The inherent safety of CTA derives primarily from the reversibility of the cryothermal lesion during the first 30–60 s of cooling when lesion temperature is limited to a nadir of −30 °C. During this phase of cooling, the targeted tissue becomes temporarily unable to conduct, providing the operator assurance that irreversible CTA at that site will be effective and unlikely to create permanent AV block. The process of CTA target site selection is broadly referred to as cryothermal mapping (CTM). A variety of CTM end-points have been employed to determine whether a site is suitable for permanent CTA. These include (1) interruption of slow pathway conduction during CTM; (2) inability to reinduce AVNRT in a previously inducible patient; and (3) termination of sustained AVNRT during CTM.
In all previously reported large studies, however, the exact method employed for CTM was uncontrolled and left to the discretion of the investigator. Similarly, the time allowed to achieve the desired CTM effect was uncontrolled, often lengthy, and usually not reported. In some studies, a target site could be deemed appropriate for permanent CTA even when the desired effect occurred as late as 80 s into CTM [13]. Thus, it is possible that the higher late recurrence rate (LRR) often reported in prior CTA studies could be related to the CTM methodology employed. As an example on how the details of the CTM technique can actually have a significant impact on outcomes, improved CTA results have been noted when target site selection was guided by time-limited CTM, a feature that has often been referred to as “time to effect” [12, 16, 17].
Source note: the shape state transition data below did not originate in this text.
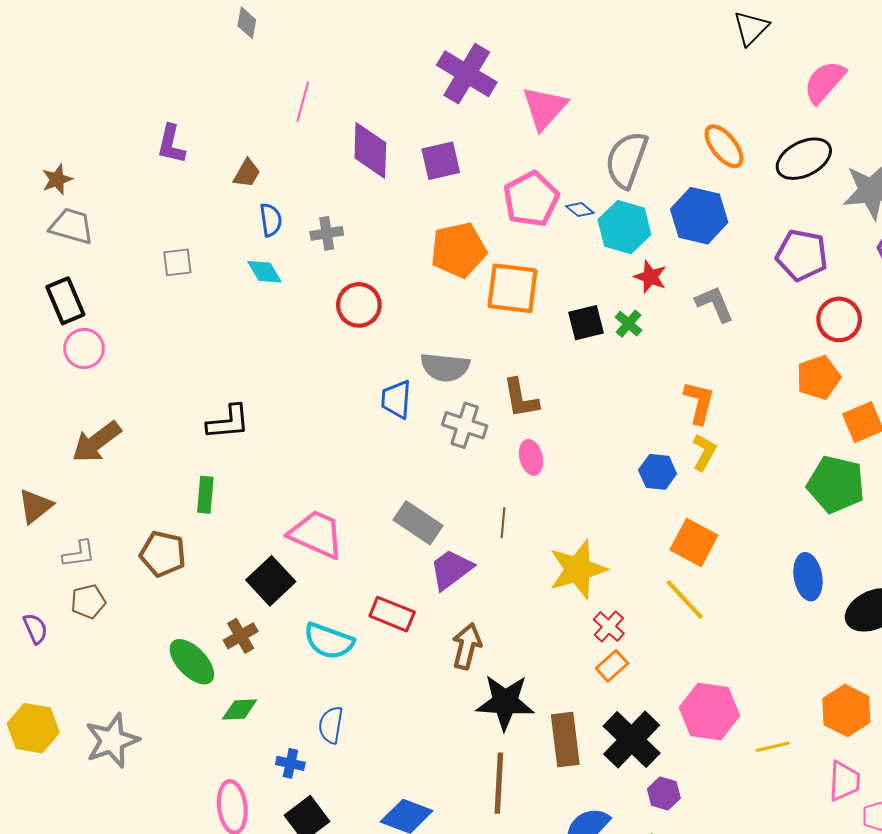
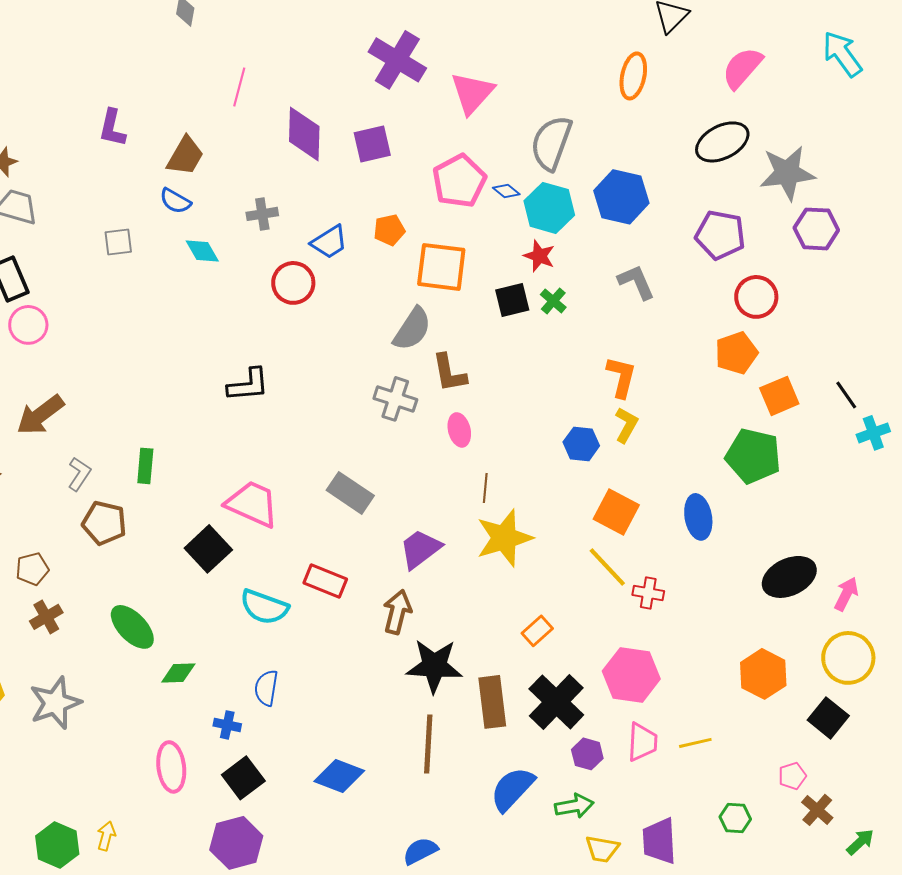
orange ellipse: (724, 146) -> (633, 76), moved, turned 51
brown trapezoid: (247, 173) -> (185, 156), size x1.4
blue semicircle: (271, 220) -> (175, 201), moved, turned 128
orange pentagon: (458, 250) -> (389, 230), size x0.6
red star: (650, 277) -> (539, 256), moved
gray semicircle: (445, 367) -> (412, 329), moved, turned -63
blue trapezoid: (396, 399) -> (329, 242), moved, turned -126
black L-shape: (228, 422) -> (248, 385), moved
brown line: (503, 523) -> (485, 488), moved
gray L-shape: (79, 554) -> (79, 474), moved, turned -48
purple trapezoid: (451, 569) -> (420, 549), moved
blue ellipse: (808, 577) -> (698, 517), moved
red cross: (609, 626) -> (648, 593), moved, turned -32
brown cross: (241, 636) -> (46, 617), moved
yellow line: (773, 747) -> (695, 743), moved
pink trapezoid: (844, 781) -> (642, 742), moved

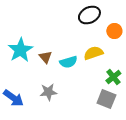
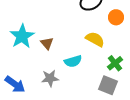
yellow semicircle: (93, 53) -> (95, 39), turned 48
cyan semicircle: (68, 62) -> (73, 61), moved

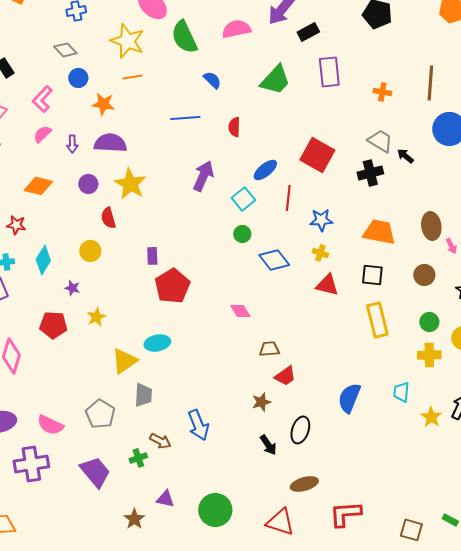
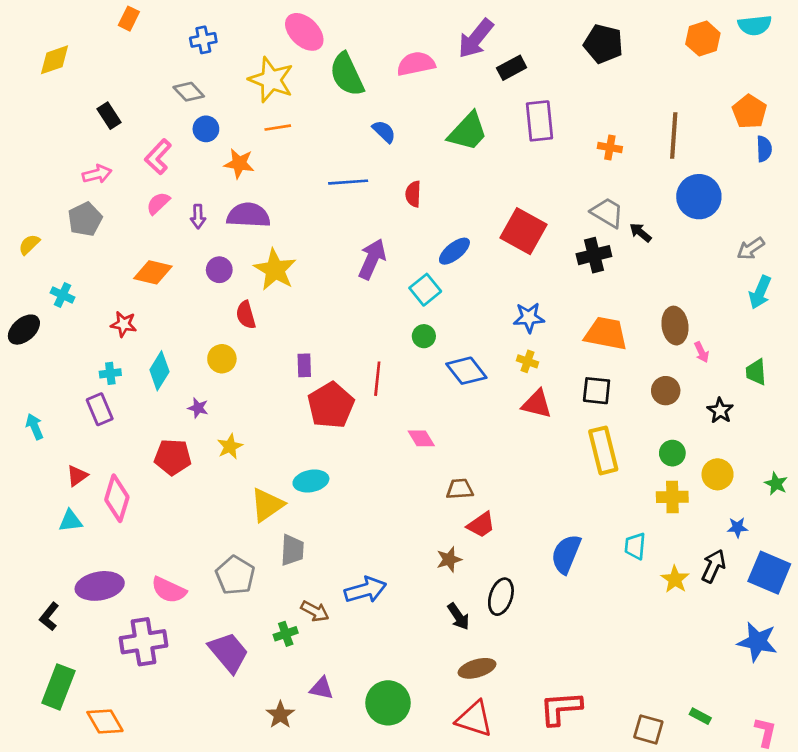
red line: (288, 198) -> (377, 379), moved
blue arrow: (198, 425) -> (365, 590), turned -84
brown ellipse: (304, 484) -> (477, 668), moved

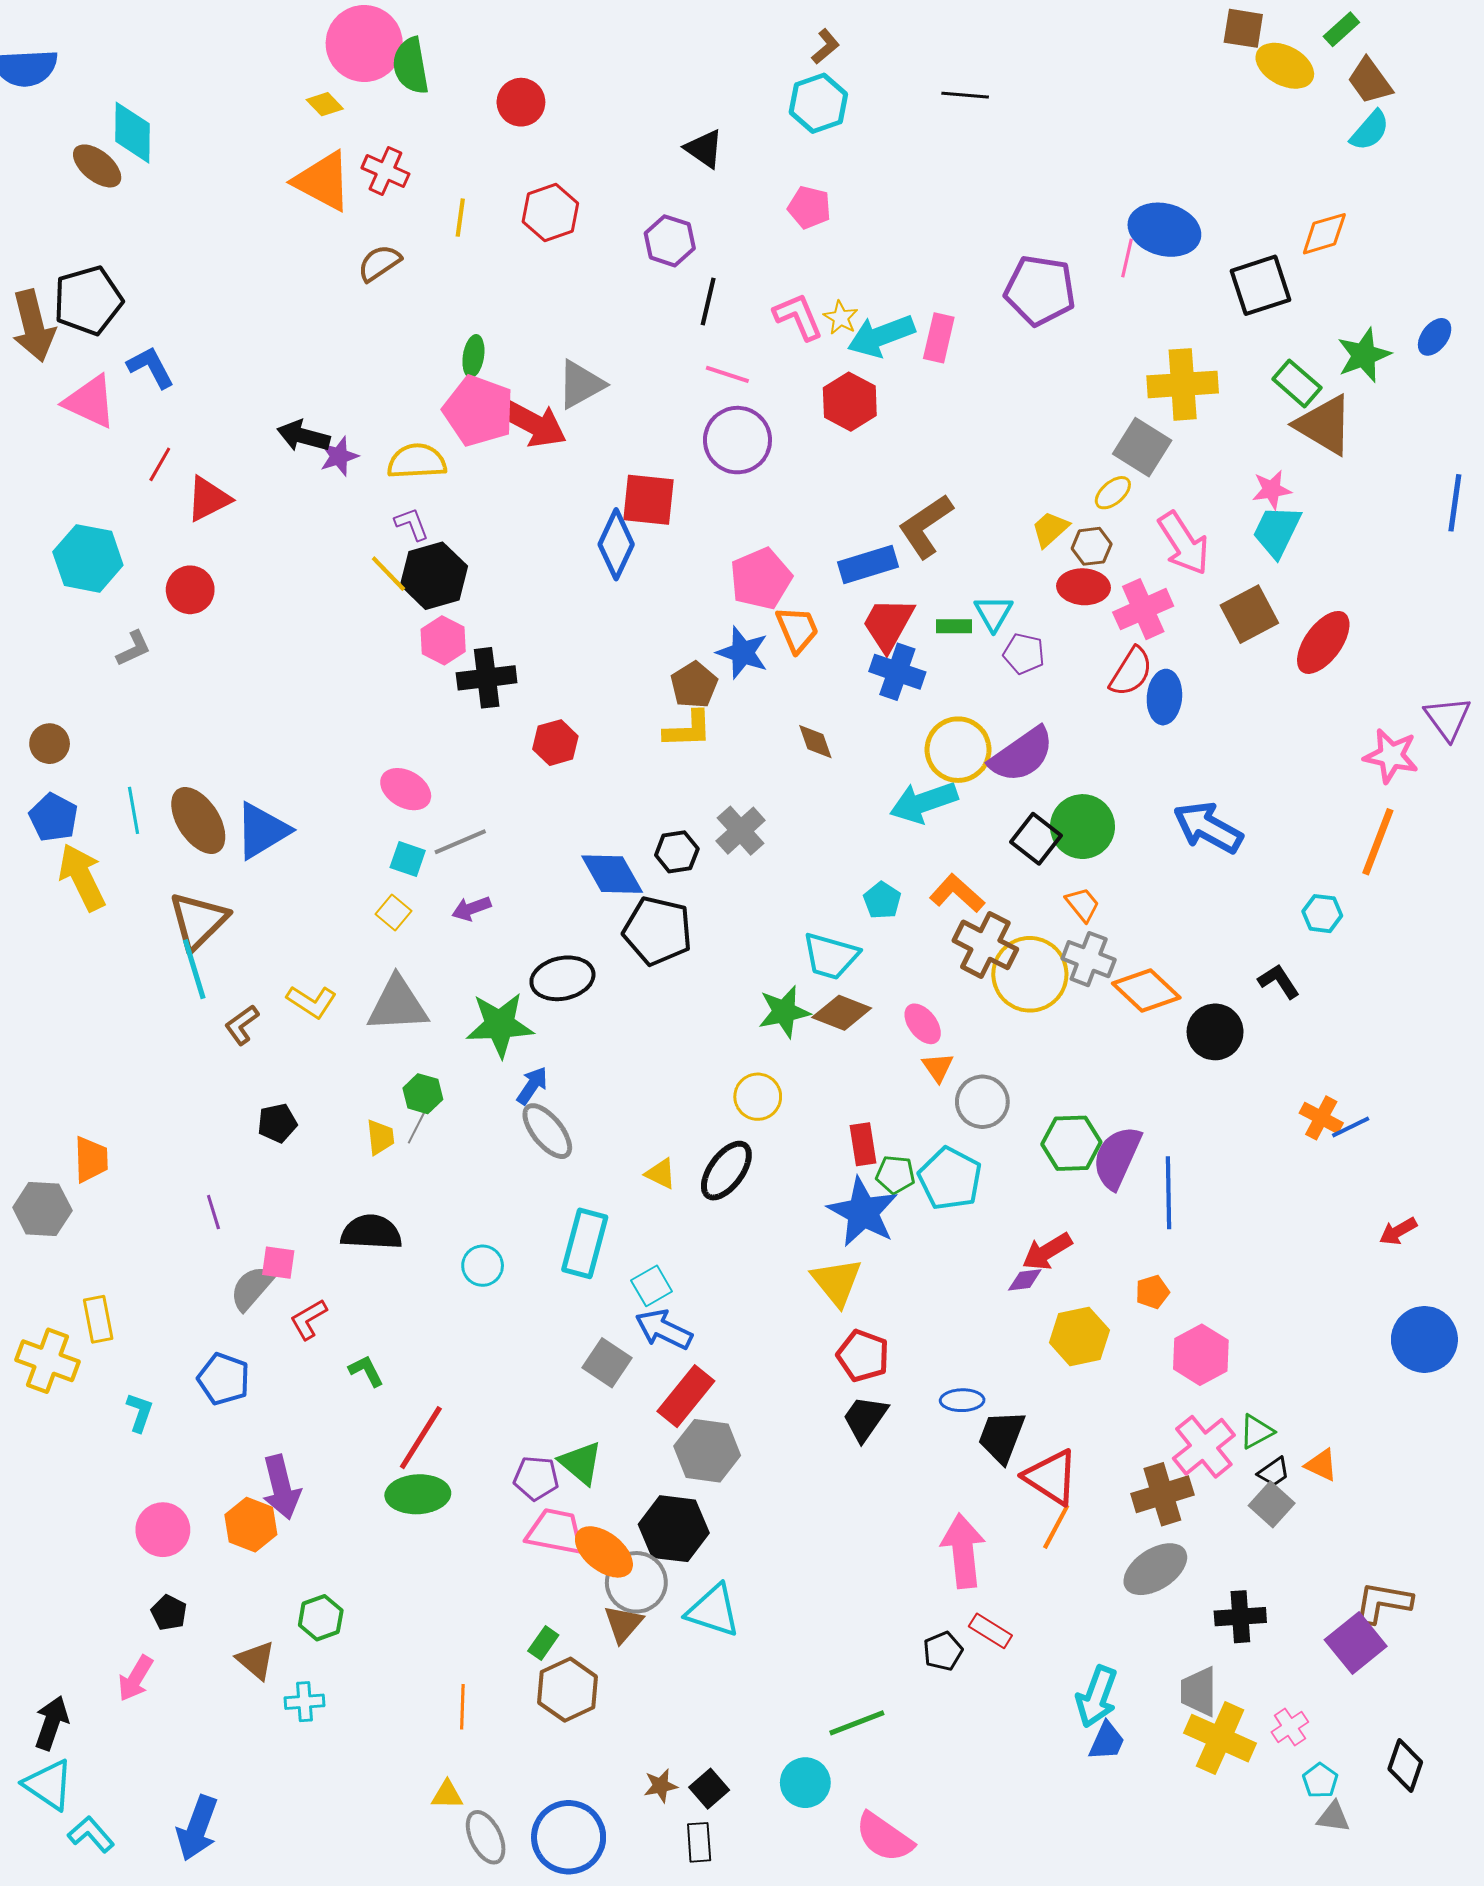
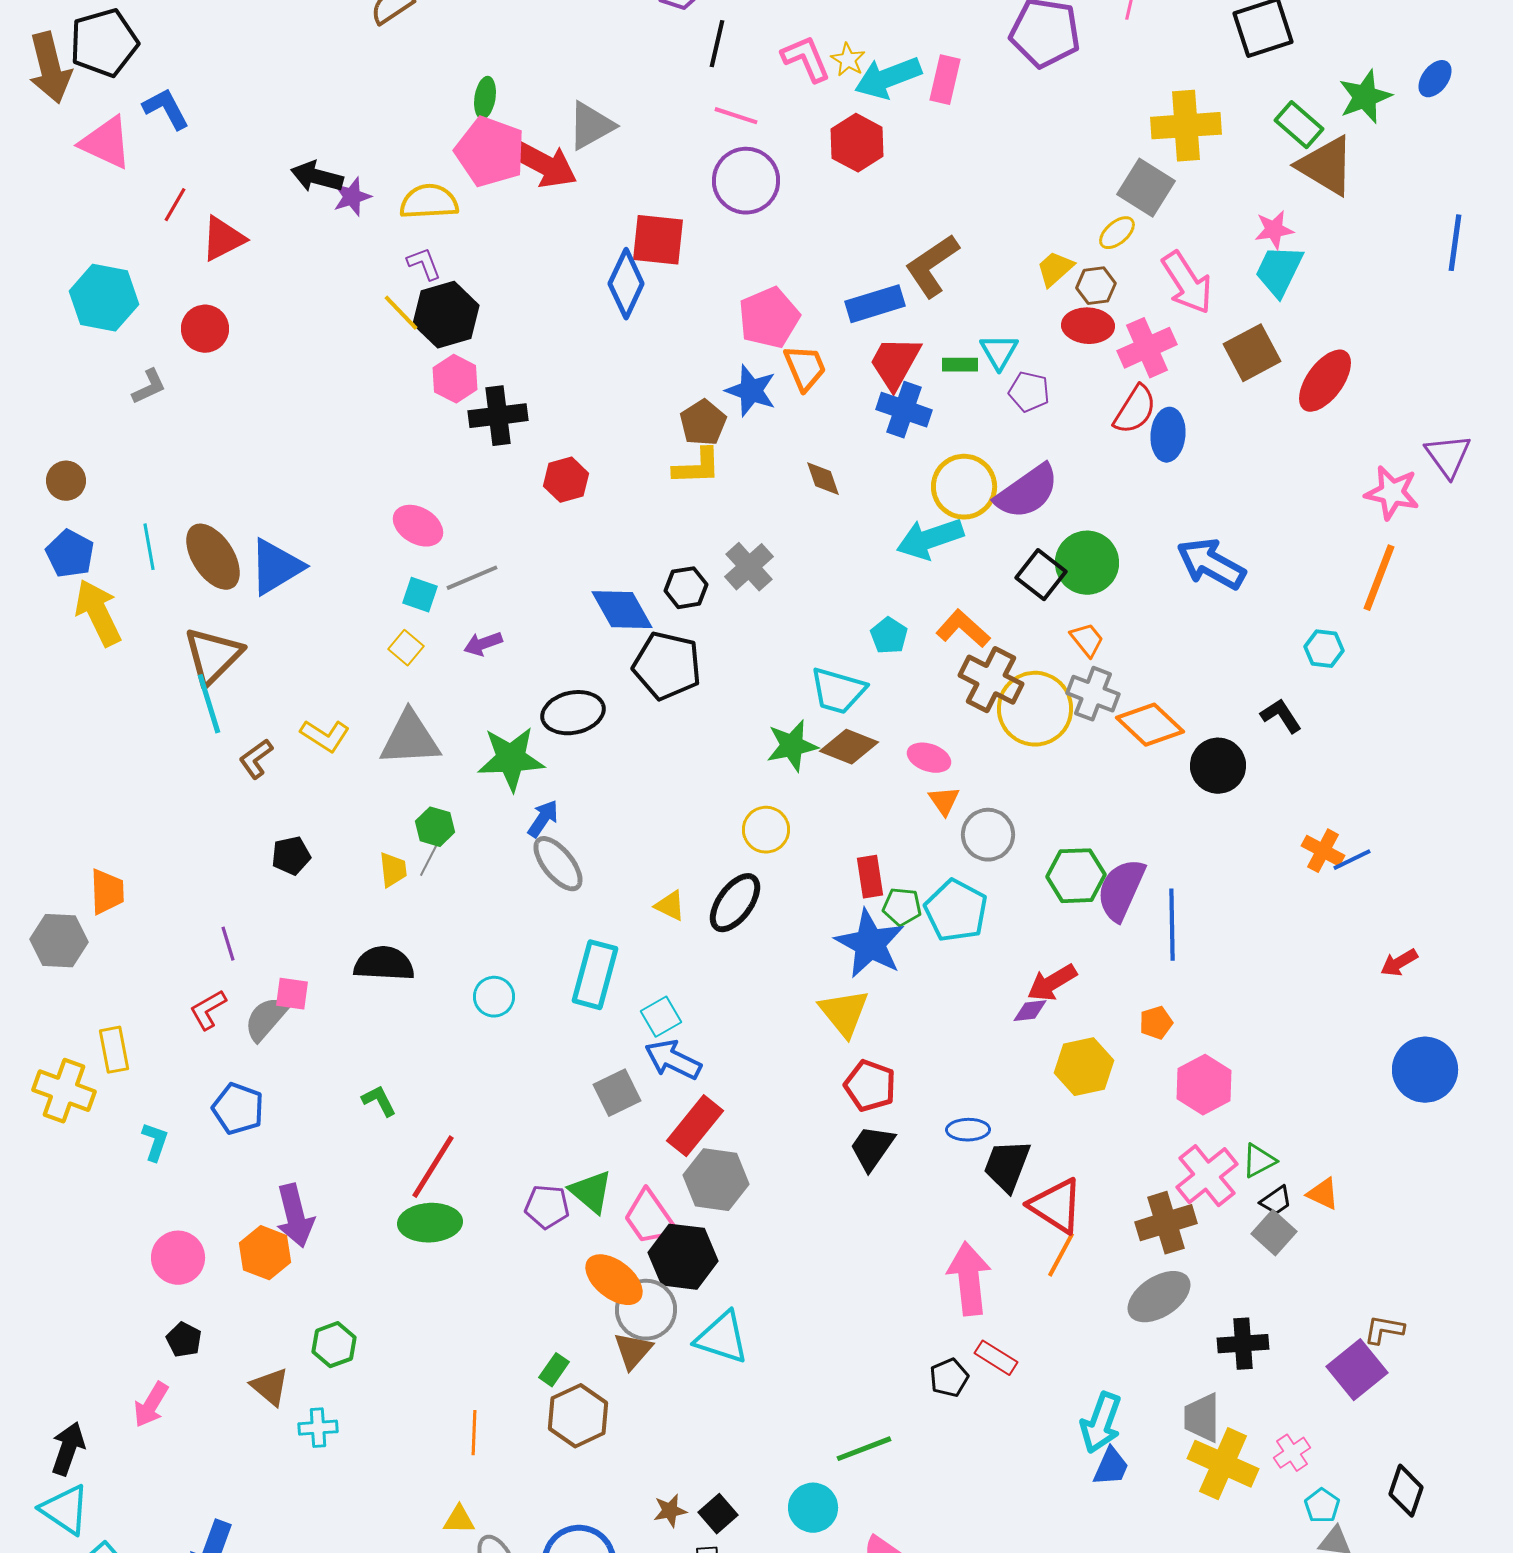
pink ellipse: (923, 1024) -> (929, 758), turned -33
red L-shape: (309, 1319) -> (208, 1010), moved
gray square: (607, 1363) -> (617, 1093), turned 30
pink trapezoid: (555, 1532) -> (650, 1218), moved, turned -136
brown L-shape: (1383, 1603) -> (1384, 1330), size x0.7

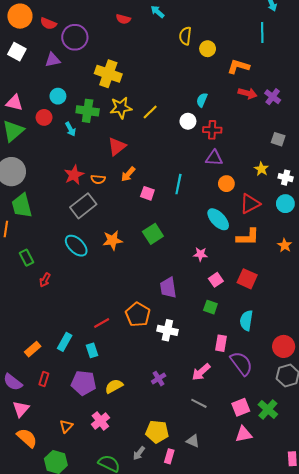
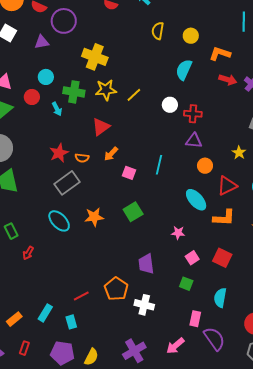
yellow semicircle: (185, 36) -> (158, 31), moved
cyan semicircle: (202, 100) -> (184, 70), moved, size x1.5
purple cross: (159, 379) -> (134, 351), size x1.6
yellow semicircle: (114, 386) -> (91, 357), turned 144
The objective of our study was to determine if a more rigorously applied time-limited criterion for CTM success, namely time to tachycardia termination (TTT), would provide improved LRR for adult patients undergoing CTA for AVNRT. Based on the work of previous investigations [12, 16, 17], we defined a successful TTT as the termination of AVNRT due to slow pathway block within 20 s of the onset of CTM.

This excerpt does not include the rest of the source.